"Our capital program has dropped to half of what it should be. The system is deteriorating. It's a situation where it should not be deteriorating but expanding to meet the growing demand for transit," said RTA Executive Director Steve Schlickman.
The pitch for support began with a ride on a Metra train to west suburban Cicero, where officials highlighted what they say is proof of several either outdated or decaying rail stations.
"We need to redo platforms. We need to redo the station, put in better entrances. We want to expand the parking," said executive director Metra Phil Pagano.
Regional Transportation Administration authorities, in partnership with Metra, CTA, and Pace officials, say they need the funding because of the lack of a regional plan in the last 20 years.
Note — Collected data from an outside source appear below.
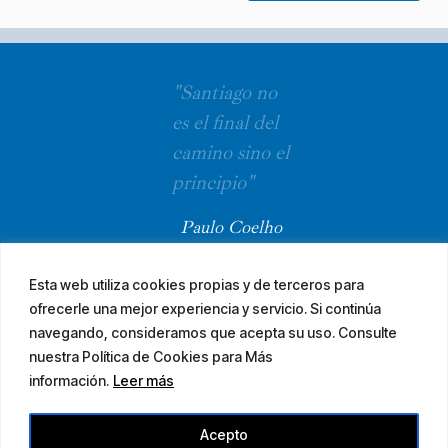
"Santiago no
es el final del
camino sino el
principio"
Paulo Coelho
Esta web utiliza cookies propias y de terceros para
ofrecerle una mejor experiencia y servicio. Si continúa
navegando, consideramos que acepta su uso. Consulte
nuestra Política de Cookies para Más
información.
Leer más
© 2026 El Camino Mozárabe de Santiago · diseña
Acepto
Aviso legal
Accesibilidad
Mapa web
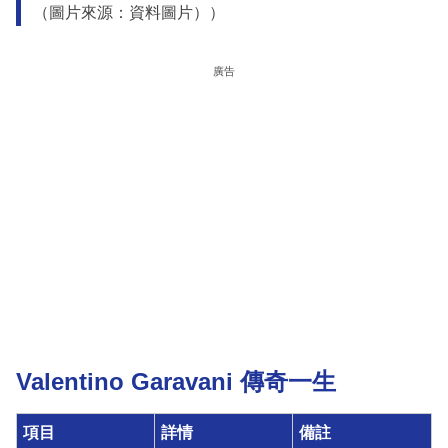
（圖片來源：資料圖片））
廣告
Valentino Garavani 傳奇一生
項目
詳情
備註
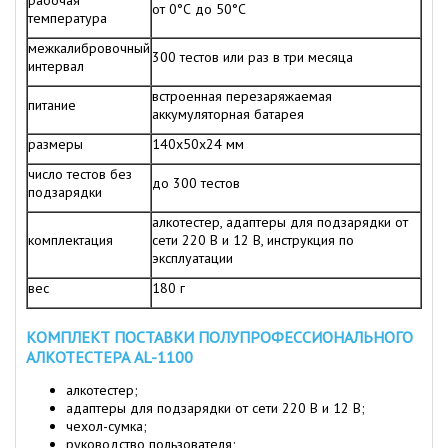
рабочая
от 0°С до 50°С
температура
межкалибровочный
300 тестов или раз в три месяца
интервал
встроенная перезаряжаемая
питание
аккумуляторная батарея
размеры
140х50х24 мм
число тестов без
до 300 тестов
подзарядки
алкотестер, адаптеры для подзарядки от
комплектация
сети 220 В и 12 В, инструкция по
эксплуатации
вес
180 г
КОМПЛЕКТ ПОСТАВКИ ПОЛУПРОФЕССИОНАЛЬНОГО
АЛКОТЕСТЕРА AL-1100
алкотестер;
адаптеры для подзарядки от сети 220 В и 12 В;
чехол-сумка;
руководство пользователя;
That has forced them to spend operating dollars to address outdated equipment, crumbling stations and service issues.
A little more than one year ago, an agreement to raise an RTA tax in the city by one cent per dollar, and twice that amount in the suburbs, passed in Springfield. Now, some lawmakers want to increase the motor fuel tax by 8 cents per gallon specifically for mass transit needs.
"I believe that we should move a capital plan that is financed on motor fuel tax in order to provide a robust capital plan, not only for transit, but other capital improvements," said Democratic state Sen. Martin Sandoval, who represent Cicero.
During the Pace bus part of the tour, the delegation got a feel for problems when the bus's air conditioning went out.
"You take people out and show them the facility that people are seeing to make their decision to take public transit, and [you ask yourself] is that influencing their decision?" said Pace's T.J Ross.
Lawmakers also heard from CTA officials who also worked to justify their request for more money and get critics of a funding change on board.
"This needs to be a bipartisan effort in order to pass. This, I believe, is a first step to giving us that trust that we have lacking," said Republican state Rep. Sidney Mathis, who represents Arlington Heights.
However, with the state billions of dollars in debt, some wonder where the money will come from.
"How can we make it to transit so it's supply and demand, so that the people riding will pay for the privilege of riding, rather than the people who aren't?" the Illinois Policy Institute's Richard Lorene said.
Some, including Governor Quinn, are pushing for an increase in income tax to help offset the state's budget woes. The lawmakers attending Friday's tour were not all in agreement with that, but they did say concern remains that there are too few dollars to address the public need.